On Sat, Jul 13, 2013 at 1:11 PM, Borislav Stanimirov <b.stanimirov_at_[hidden]>wrote:

> Which then would allow something like:
>> world_components.for_all<book_**data>( [&]( book_data& data ){
>> data.update(
>> info ); } ); // go through the array of book_data to update them all
> I'm not sure what this is supposed to do. You could do something like
> for(auto o : objects_with_book_data) // your own array
> {
> o->get<book_data>()->update(**info);
> }
> You could also have a message called update (handled by not necessarily
> only book_data) and code:
> for(auto o : objects)
> {
> update(o, info);
> }
It's the same semantically but not on the performance side.
Also it prevent being able to update the unrelated components in parallel.

In most component system in game engines, all the components of the same
types are defined in a kind of array to allow
updating these components with one loop per component type, each update
loop being dispatched to a thread pool as a concurrent task.

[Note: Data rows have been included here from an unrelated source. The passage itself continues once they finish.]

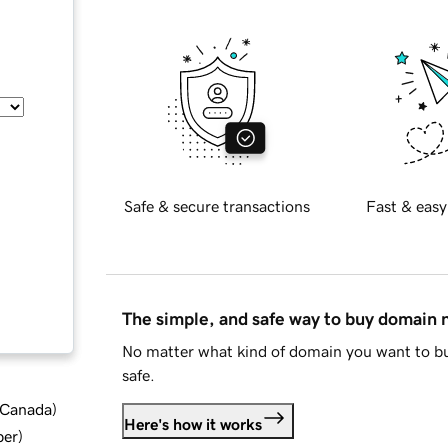
Safe & secure transactions
Fast & easy
The simple, and safe way to buy domain
No matter what kind of domain you want to bu
safe.
d Canada
)
Here's how it works
ber
)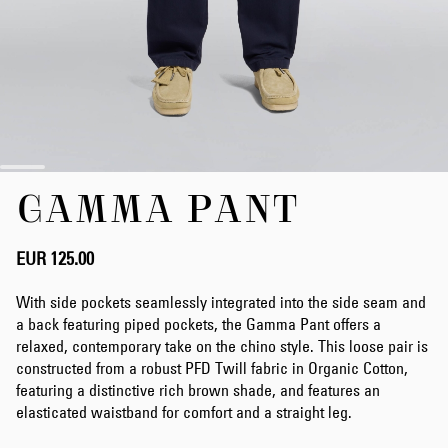
Skip
GAMMA PANT
to
the
beginning
of
EUR 125.00
the
images
With side pockets seamlessly integrated into the side seam and
gallery
a back featuring piped pockets, the Gamma Pant offers a
relaxed, contemporary take on the chino style. This loose pair is
constructed from a robust PFD Twill fabric in Organic Cotton,
featuring a distinctive rich brown shade, and features an
elasticated waistband for comfort and a straight leg.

Basically what I say is that your setup works and is nice and works in most
contexts, so really I'm talking about optimization opportunities.
The thing is this:

for(auto o : objects_with_book_data) // your own array

Might jump around memory in unpredictable order depending on book_data
instances location in memory, which depends on how you allocated it.
It's a problem only when you need high performance and high count of mixin
objects and components, so it's not usual, but it's usual in game engines
(and I suspect it is usual too in other high performance software - because
of the opportunity to avoid cache misses - in particular on ARM, basically
any high performance mobile application).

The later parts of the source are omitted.